Unfortunately, this isn’t one of the best Sony portrait lenses for a budget-conscious photographer. Plus, rarely will you need to shoot using F1.4.

Then again, you pay for the quality of the shots that it can produce.

Sony FE 85mm f/1.4
Sony FE 85mm f/1.4 GM Lens example image – Source
Pros
  • Allows you to shoot indoors
  • Creates beautiful bokeh
  • Lets the photographer work at a certain distance from the subject
Cons

    → Jump Back to Table

    8. Sony – FE 50mm F1.8

    Sony – FE 50mm F1.8

    If you have a lower budget, and you want the best bang for your buck, then you might consider the Sony FE 50mm F1.8 Standard Lens.

    This lens is a good pick for beginners and professional photographers alike. Construction-wise, you have a lightweight and compact lens.

    Next, it takes stunning photos. The shots are realistic with great emphasis on sharpness and vibrant colors.

    Another thing that makes the Sony FE 50mm F1.8 Standard Lens a good pick is the fact that it is one of those lenses that bring in great versatility.

    If you are going to compare this with the other best Sony portrait lenses, this can arguably be the best choice.

    The reason is that many find it easy to use in different scenarios. You get to produce great bokeh and even use it indoors.

    Unfortunately, it is known for having bad autofocus. It makes use of a DC motor that takes a lot of pulsing to be able to focus.

    Sony – FE 50mm F1.8
    Sony – FE 50mm F1.8 example image – Source
    Pros
    • Lightweight and compact
    • Vibrant colors
    • Delivers beautiful bokeh
    • Great for indoor shots
    Cons
    • The autofocus motor does a lot of pulsing

    → Jump Back to Table

    9. Sony 18-135mm F3.5-5.6

    Sony 18-135mm F3.5-5.6

    A good option for those who are looking to just bring one lens in their bag is the Sony 18-135mm F3.5-5.6 OSS APS-C E-mount lens can be a good pick.

    Imagine having an all-in-one lens that can come in handy for different scenarios.

    If you are shooting portraits, you can use this lens without being too close to your subject. You can give him or her some distance and even get better results.

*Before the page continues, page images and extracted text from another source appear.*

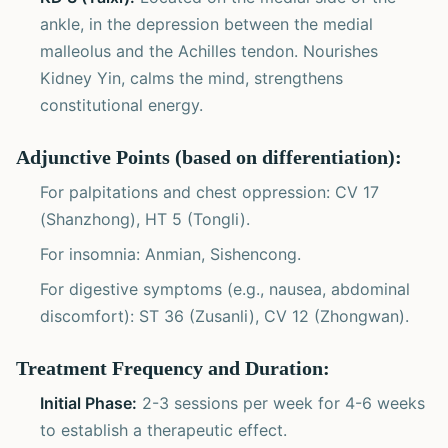
ankle, in the depression between the medial
malleolus and the Achilles tendon. Nourishes
Kidney Yin, calms the mind, strengthens
constitutional energy.
Adjunctive Points (based on differentiation):
For palpitations and chest oppression: CV 17
(Shanzhong), HT 5 (Tongli).
For insomnia: Anmian, Sishencong.
For digestive symptoms (e.g., nausea, abdominal
discomfort): ST 36 (Zusanli), CV 12 (Zhongwan).
Treatment Frequency and Duration:
Initial Phase:
2-3 sessions per week for 4-6 weeks
to establish a therapeutic effect.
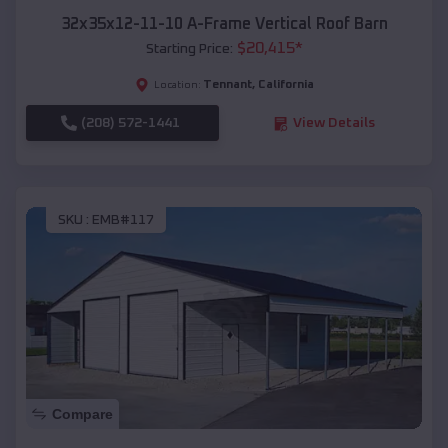
32x35x12-11-10 A-Frame Vertical Roof Barn
$
20,415
*
Starting Price:
Tennant
,
California
Location:
(208) 572-1441
View Details
SKU :
EMB#117
Compare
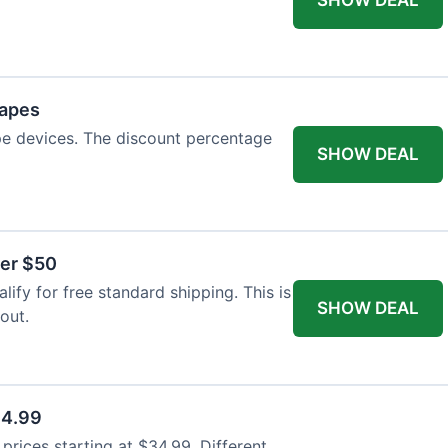
Vapes
pe devices. The discount percentage
SHOW DEAL
ver $50
ify for free standard shipping. This is
SHOW DEAL
out.
34.99
rices starting at $34.99. Different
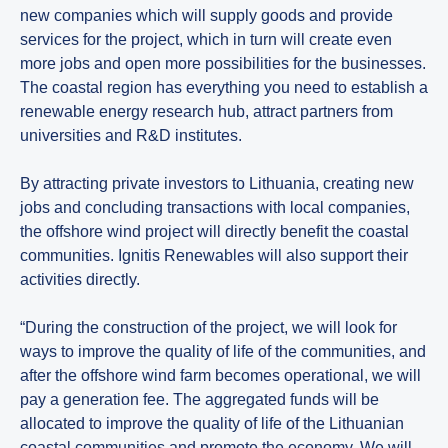
new companies which will supply goods and provide
services for the project, which in turn will create even
more jobs and open more possibilities for the businesses.
The coastal region has everything you need to establish a
renewable energy research hub, attract partners from
universities and R&D institutes.
By attracting private investors to Lithuania, creating new
jobs and concluding transactions with local companies,
the offshore wind project will directly benefit the coastal
communities. Ignitis Renewables will also support their
activities directly.
“During the construction of the project, we will look for
ways to improve the quality of life of the communities, and
after the offshore wind farm becomes operational, we will
pay a generation fee. The aggregated funds will be
allocated to improve the quality of life of the Lithuanian
coastal communities and promote the economy. We will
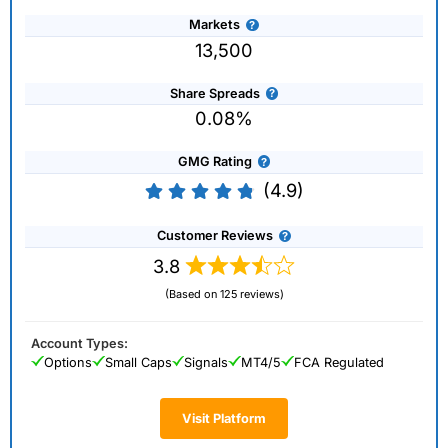
Markets
13,500
Share Spreads
0.08%
GMG Rating
(4.9)
Customer Reviews
3.8
(Based on 125 reviews)
Account Types:
Options
Small Caps
Signals
MT4/5
FCA Regulated
Visit Platform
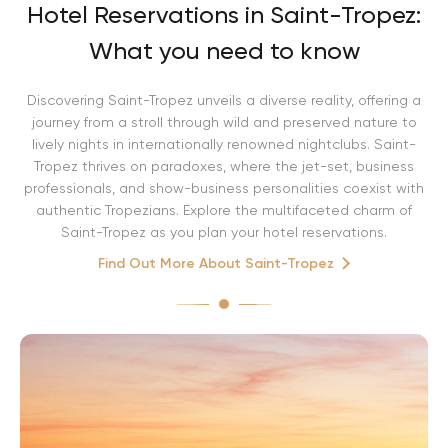
Hotel Reservations in Saint-Tropez:
What you need to know
Discovering Saint-Tropez unveils a diverse reality, offering a
journey from a stroll through wild and preserved nature to
lively nights in internationally renowned nightclubs. Saint-
Tropez thrives on paradoxes, where the jet-set, business
professionals, and show-business personalities coexist with
authentic Tropezians. Explore the multifaceted charm of
Saint-Tropez as you plan your hotel reservations.
Find Out More About Saint-Tropez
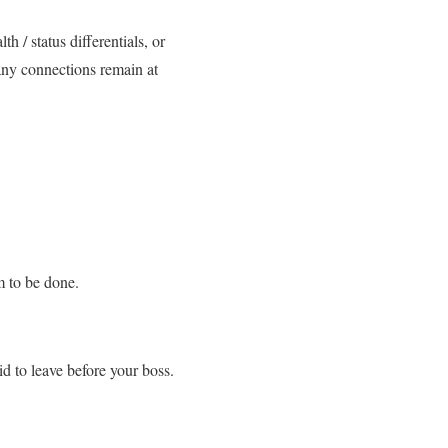
h / status differentials, or
any connections remain at
m to be done.
id to leave before your boss.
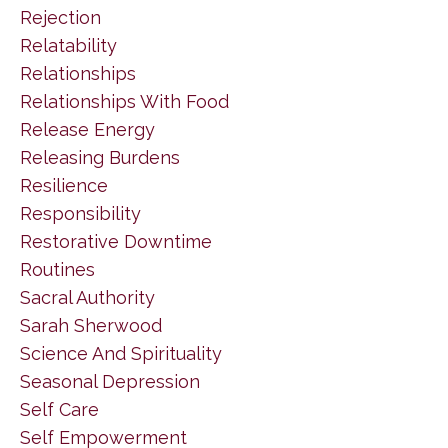
Rejection
Relatability
Relationships
Relationships With Food
Release Energy
Releasing Burdens
Resilience
Responsibility
Restorative Downtime
Routines
Sacral Authority
Sarah Sherwood
Science And Spirituality
Seasonal Depression
Self Care
Self Empowerment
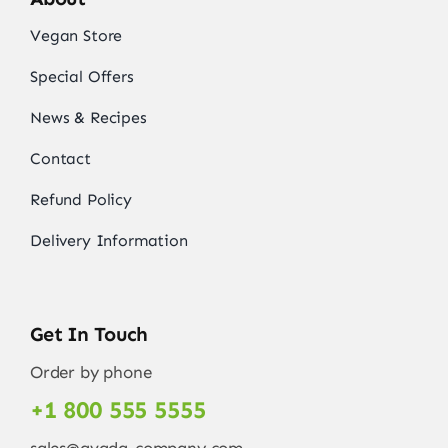
Vegan Store
Special Offers
News & Recipes
Contact
Refund Policy
Delivery Information
Get In Touch
Order by phone
+1 800 555 5555
sales@avada-company.com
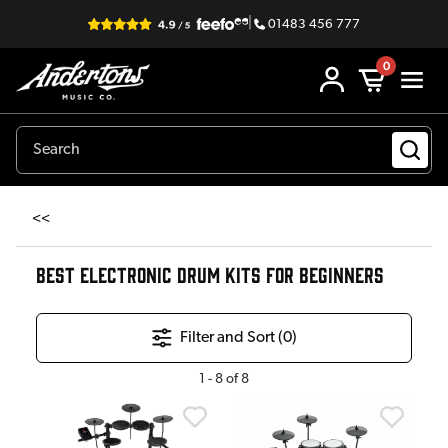
|
01483 456 777
0
<<
BEST ELECTRONIC DRUM KITS FOR BEGINNERS
Filter and Sort (
0
)
1
-
8
of
8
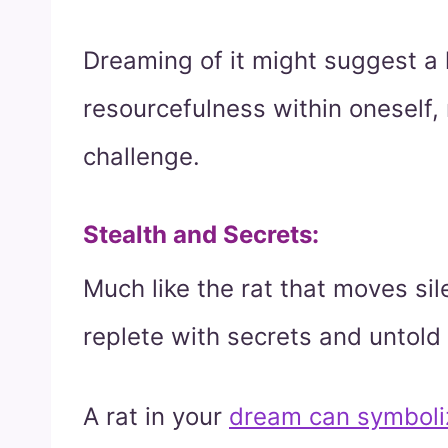
Dreaming of it might suggest a 
resourcefulness within oneself,
challenge.
Stealth and Secrets
:
Much like the rat that moves sil
replete with secrets and untold
A rat in your
dream can symboli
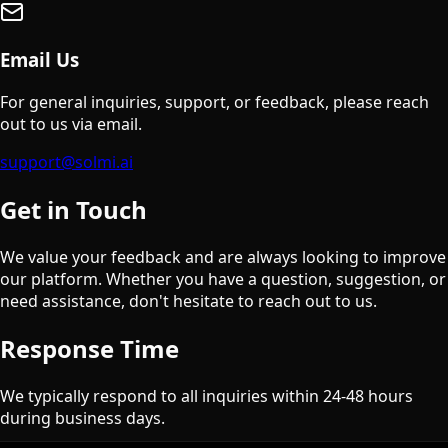
Email Us
For general inquiries, support, or feedback, please reach
out to us via email.
support@solmi.ai
Get in Touch
We value your feedback and are always looking to improve
our platform. Whether you have a question, suggestion, or
need assistance, don't hesitate to reach out to us.
Response Time
We typically respond to all inquiries within 24-48 hours
during business days.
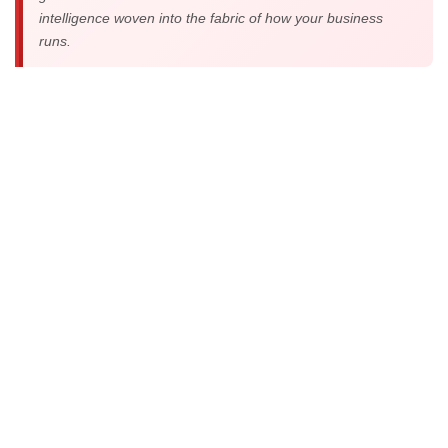
intelligence woven into the fabric of how your business
runs.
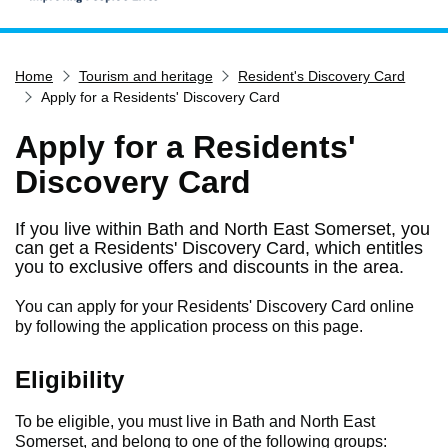
Home
Home
Tourism and heritage
Resident's Discovery Card
Services
Apply for a Residents' Discovery Card
Service updates
Apply for a Residents'
Pay for it
Discovery Card
Report it
What's on
If you live within Bath and North East Somerset, you
can get a Residents' Discovery Card, which entitles
Have your say
you to exclusive offers and discounts in the area.
Find my nearest
You can apply for your Residents' Discovery Card online
Contact us
by following the application process on this page.
Eligibility
To be eligible, you must live in Bath and North East
Somerset, and belong to one of the following groups:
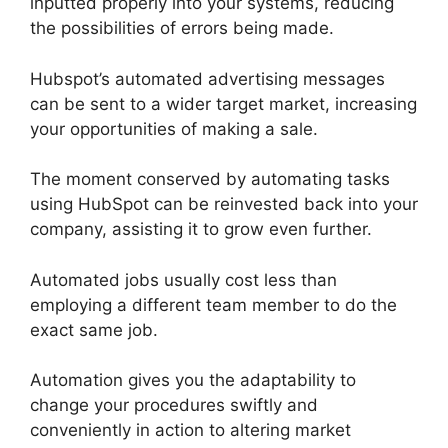
inputted properly into your systems, reducing
the possibilities of errors being made.
Hubspot’s automated advertising messages
can be sent to a wider target market, increasing
your opportunities of making a sale.
The moment conserved by automating tasks
using HubSpot can be reinvested back into your
company, assisting it to grow even further.
Automated jobs usually cost less than
employing a different team member to do the
exact same job.
Automation gives you the adaptability to
change your procedures swiftly and
conveniently in action to altering market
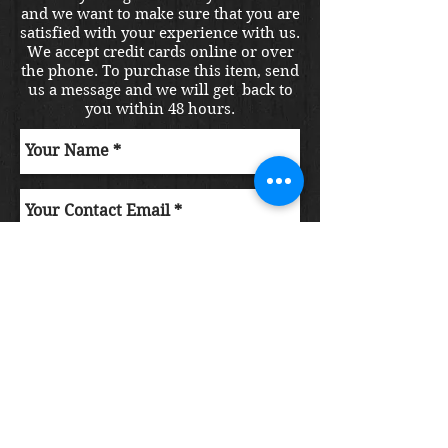
and we want to make sure that you are
satisfied with your experience with us.
We accept credit cards online or over
the phone. To purchase this item, send
us a message and we will get back to
you within 48 hours.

    The quality of the shots is also amazing with great colors and stunning sharpness. However, it might not work if you are not working in a well-lighted area.

    The AF is known for its quiet and high-speed performance. It is also accurate allowing minimal lag time.

    But the biggest downside is that there is an obvious vignetting that can be seen in the photos.

    Sony 18-135mm F3.5-5.6
    Sony 18-135mm F3.5-5.6 example image – Source
    Pros
    • Quiet and accurate AF
    • Sharp results
    • Vibrant colors
    • Good range
    Cons
    • Vignetting

    → Jump Back to Table

    10. Sony FE 70-200mm f/2.8

    Sony FE 70-200mm F4

    A Sony FE 70-200mm F2.8 GM OSS Lens is usually picked by those who are doing macro photography.

    However, this can also be considered as one of the best Sony portrait lenses considering its aperture and range that allows photographers to work from a distance.

    You can also expect great sharpness, vibrant colors, and beautiful bokeh with this lens. This is usually a good pick for photographers shooting sports photography.

    And what makes it stand out from other lenses is the fact that it comes in with highly durable construction. It is dust and moisture resistant giving you the confidence you need when shooting.

    Using the lens is also easy as it comes with an optical stabilization feature.

    Sony FE 70-200mm f/4
    Sony FE 70-200mm f/2.8 example image – Source
    Pros
    • Great range
    • Easy to use with its great stabilization
    • Vibrant colors
    • Moisture and dust resistant
    Cons

      → Jump Back to Table

      Concluding Remarks

      If you are looking for the best Sony portrait lens, you might as well weigh these options.

      But of course, the definition of the “best” portrait lens may differ based on your requirements and also your budget.

      Try to weigh the pros and cons and see which one fits your needs.